16 APRIL 1892, Page 3

Sir Michael Hicks-Beach, the President of the Board of Trade,

made an interesting speech at the annual dinner of the Bristol Chamber of Commerce on Wednesday. He said that in spite of the impending Dissolution, the members of the House of Commons, like "the little victims " in Gray's ode to Eton College, played "regardless of their doom," showing as inordinate an appetite for information as ever by the number of their questions, and apparently a perfect incredulity as to their fate in the vast number of legislative proposals which they bring in, and which, in case of an early Dissolution, they can of course never even hope to pass. On commercial prospects he was not very hopeful. He did not ascribe any very great part of the de- pression to the M'Kinley and other protective tariffs, though they had no doubt exerted an influence in slightly diminishing our export trade.
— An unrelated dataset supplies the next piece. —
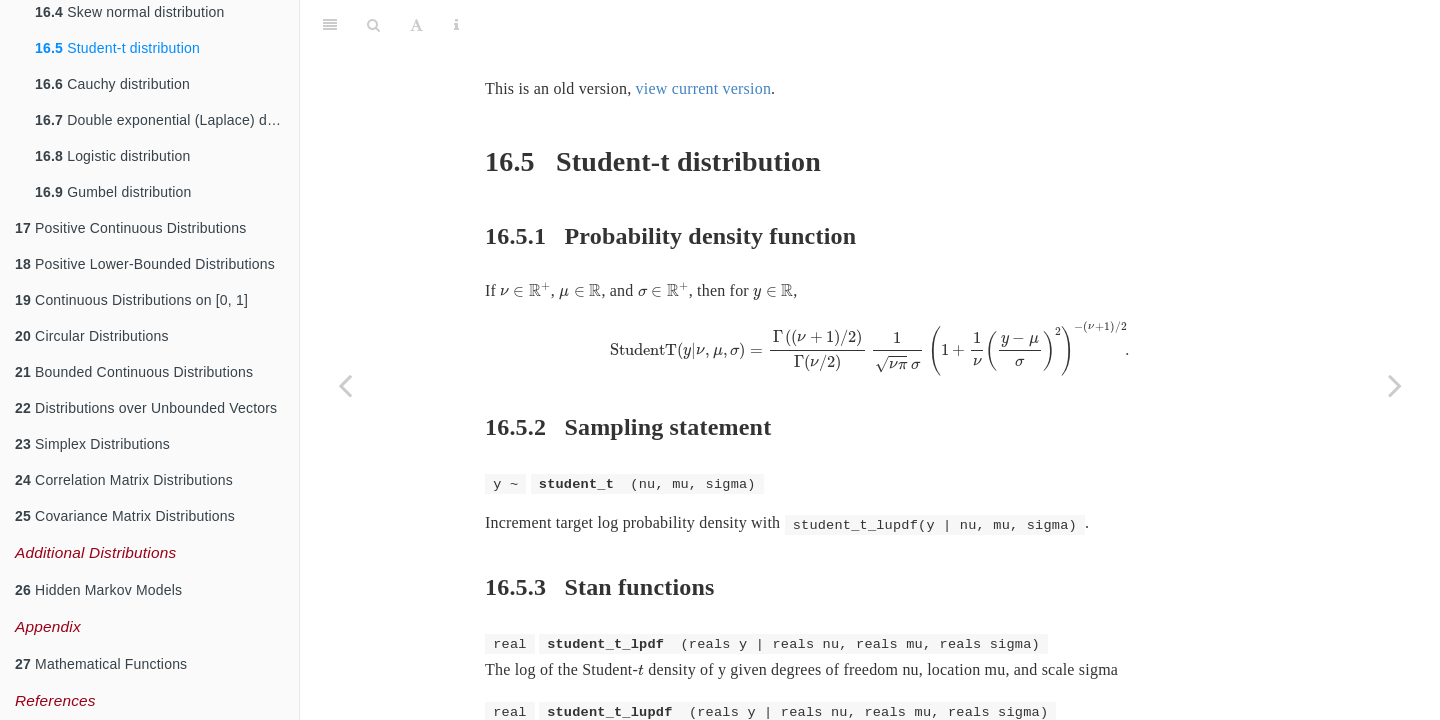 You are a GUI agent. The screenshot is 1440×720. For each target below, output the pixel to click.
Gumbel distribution (113, 192)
He inclined to credit the Baring crisis with the largest share of the mischief, for it had shaken that confidence which is of the very life of commerce ; and he intimated a doubt whether the shock of failure itself might not have been of shorter duration, though it would have been sharper while it lasted, than the apprehension produced by the measures taken for bolstering-up the endangered house. He thought the dwindling export trade was less due to the shutting up of markets than to the fear of our merchants that if they sent the goods, the goods would not be paid for when delivered. But would not a gigantic Baring failure have produced that impression even more powerfully?